- Cover art of the third game, Tenshi no Uta: Shiroki Tsubasa no Inori
- Genre: Role-playing video game
- Developer: Telenet Japan
- Publisher: Telenet Japan
- Creators: Kenichi Nishi; Akifumi Kaneko;
- Artists: Hiroshi Fuji; Nobuteru Yūki;
- Composers: Michiko Naruke; Motoi Sakuraba; Shinji Tamura; Hiroya Hatsushiba;
- Platforms: TurboGrafx-16 Super CD-ROM², Super NES
- First release: Tenshi No Uta 25 October 1991
- Latest release: Tenshi no Uta: Shiroki Tsubasa no Inori July 29, 1994

= Tenshi no Uta =

Role-playing video game series

 is a role-playing video game series developed and published by Telenet Japan. The series has a motif of Celtic mythology and consists of three games: Tenshi no Uta (1991), Tenshi no Uta II: Datenshi no Sentaku (1993), and Tenshi no Uta: Shiroki Tsubasa no Inori (1994).

== Games ==
=== Tenshi no Uta ===
Tenshi no Uta (天使の詩) was released on 25 October 1991 as one of the launch titles for the PC Engine Super CD-ROM².

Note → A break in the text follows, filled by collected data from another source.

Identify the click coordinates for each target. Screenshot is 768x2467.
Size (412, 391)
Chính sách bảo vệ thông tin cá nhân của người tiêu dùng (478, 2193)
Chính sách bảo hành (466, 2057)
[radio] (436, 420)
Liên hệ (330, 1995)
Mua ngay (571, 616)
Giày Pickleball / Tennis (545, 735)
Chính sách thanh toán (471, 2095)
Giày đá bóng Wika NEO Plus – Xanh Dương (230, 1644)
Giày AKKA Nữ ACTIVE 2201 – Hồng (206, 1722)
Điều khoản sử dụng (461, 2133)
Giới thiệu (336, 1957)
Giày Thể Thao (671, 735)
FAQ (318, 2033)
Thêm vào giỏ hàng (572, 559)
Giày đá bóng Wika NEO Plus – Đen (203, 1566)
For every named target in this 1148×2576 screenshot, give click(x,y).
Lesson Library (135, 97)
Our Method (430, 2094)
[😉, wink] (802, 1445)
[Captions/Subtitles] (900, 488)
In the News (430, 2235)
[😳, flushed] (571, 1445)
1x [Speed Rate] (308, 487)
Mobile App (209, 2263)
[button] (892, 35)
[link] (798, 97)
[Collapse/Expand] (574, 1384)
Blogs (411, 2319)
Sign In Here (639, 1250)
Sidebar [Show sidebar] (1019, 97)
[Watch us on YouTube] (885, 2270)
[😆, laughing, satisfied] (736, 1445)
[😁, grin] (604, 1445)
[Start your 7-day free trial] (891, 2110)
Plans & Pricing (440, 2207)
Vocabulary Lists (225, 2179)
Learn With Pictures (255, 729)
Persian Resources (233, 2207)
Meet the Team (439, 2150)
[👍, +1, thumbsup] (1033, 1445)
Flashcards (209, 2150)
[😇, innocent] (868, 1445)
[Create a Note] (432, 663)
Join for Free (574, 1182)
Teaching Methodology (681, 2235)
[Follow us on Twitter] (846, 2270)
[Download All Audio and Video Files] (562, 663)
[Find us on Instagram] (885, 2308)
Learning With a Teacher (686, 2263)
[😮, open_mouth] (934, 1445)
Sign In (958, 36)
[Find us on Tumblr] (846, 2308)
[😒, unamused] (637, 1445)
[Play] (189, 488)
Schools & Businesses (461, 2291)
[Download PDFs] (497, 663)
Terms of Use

=== Tenshi no Uta II: Datenshi no Sentaku ===
Tenshi no Uta II: Datenshi no Sentaku (天使の詩II 堕天使の選択) was released on 26 March 1993, also for the Super CD-ROM². The game is set in a 100-year-after parallel universe of its predecessor. Characters were designed by Nobuteru Yūki.

=== Tenshi no Uta: Shiroki Tsubasa no Inori ===
Tenshi no Uta: Shiroki Tsubasa no Inori (天使の詩 〜白き翼の祈り〜) was published for the Super Famicom on July 29, 1994. It is the third episode in the series, but is not a true sequel to the first and second episodes previously released on the PC Engine.

Members of Wolfteam were involved with this project. It was the first time that Wolfteam members worked with many workers getting transferred from the Riot subsidiary. Music and sound design were provided by Motoi Sakuraba, Shinji Tamura, and Hiroya Hatsushiba. An English fan translation was released in 2018.

==Release==
Tenshi no Uta: The Angel Verse Collection, which includes the two Tenchi no Uta games for the PC Engine, was released by Edia in 12 September 2024. It was released in English in 2026.